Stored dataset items
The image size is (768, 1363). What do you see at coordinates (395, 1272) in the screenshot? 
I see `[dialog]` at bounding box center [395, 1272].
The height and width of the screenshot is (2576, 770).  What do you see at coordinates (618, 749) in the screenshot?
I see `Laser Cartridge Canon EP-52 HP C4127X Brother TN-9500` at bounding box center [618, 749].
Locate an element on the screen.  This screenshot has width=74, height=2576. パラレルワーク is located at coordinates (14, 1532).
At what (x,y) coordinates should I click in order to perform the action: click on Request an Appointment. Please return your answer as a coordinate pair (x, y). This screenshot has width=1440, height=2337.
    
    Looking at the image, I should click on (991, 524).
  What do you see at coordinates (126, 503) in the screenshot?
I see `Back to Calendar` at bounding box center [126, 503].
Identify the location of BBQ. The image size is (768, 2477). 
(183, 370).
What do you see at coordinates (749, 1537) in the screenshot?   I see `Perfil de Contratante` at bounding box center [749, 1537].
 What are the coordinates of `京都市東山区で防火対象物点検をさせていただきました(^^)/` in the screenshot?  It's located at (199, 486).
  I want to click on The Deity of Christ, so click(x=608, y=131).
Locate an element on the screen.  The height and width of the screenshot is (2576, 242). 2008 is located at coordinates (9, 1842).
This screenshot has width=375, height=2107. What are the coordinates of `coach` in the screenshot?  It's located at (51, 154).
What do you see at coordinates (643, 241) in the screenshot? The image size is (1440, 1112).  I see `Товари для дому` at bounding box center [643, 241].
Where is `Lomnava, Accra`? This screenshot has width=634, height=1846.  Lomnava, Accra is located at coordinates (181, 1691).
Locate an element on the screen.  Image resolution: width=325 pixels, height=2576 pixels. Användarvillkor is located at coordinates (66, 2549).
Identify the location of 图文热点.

» What is needed
Print the records above exactly as they appear.

» Solution to the exercise
The image size is (768, 1363). What do you see at coordinates (395, 1272) in the screenshot? 
I see `[dialog]` at bounding box center [395, 1272].
The height and width of the screenshot is (2576, 770).  What do you see at coordinates (618, 749) in the screenshot?
I see `Laser Cartridge Canon EP-52 HP C4127X Brother TN-9500` at bounding box center [618, 749].
Locate an element on the screen.  This screenshot has width=74, height=2576. パラレルワーク is located at coordinates (14, 1532).
At what (x,y) coordinates should I click in order to perform the action: click on Request an Appointment. Please return your answer as a coordinate pair (x, y). This screenshot has width=1440, height=2337.
    
    Looking at the image, I should click on (991, 524).
  What do you see at coordinates (126, 503) in the screenshot?
I see `Back to Calendar` at bounding box center [126, 503].
Identify the location of BBQ. The image size is (768, 2477). 
(183, 370).
What do you see at coordinates (749, 1537) in the screenshot?   I see `Perfil de Contratante` at bounding box center [749, 1537].
 What are the coordinates of `京都市東山区で防火対象物点検をさせていただきました(^^)/` in the screenshot?  It's located at (199, 486).
  I want to click on The Deity of Christ, so click(x=608, y=131).
Locate an element on the screen.  The height and width of the screenshot is (2576, 242). 2008 is located at coordinates (9, 1842).
This screenshot has width=375, height=2107. What are the coordinates of `coach` in the screenshot?  It's located at (51, 154).
What do you see at coordinates (643, 241) in the screenshot? The image size is (1440, 1112).  I see `Товари для дому` at bounding box center [643, 241].
Where is `Lomnava, Accra`? This screenshot has width=634, height=1846.  Lomnava, Accra is located at coordinates (181, 1691).
Locate an element on the screen.  Image resolution: width=325 pixels, height=2576 pixels. Användarvillkor is located at coordinates (66, 2549).
Identify the location of 图文热点.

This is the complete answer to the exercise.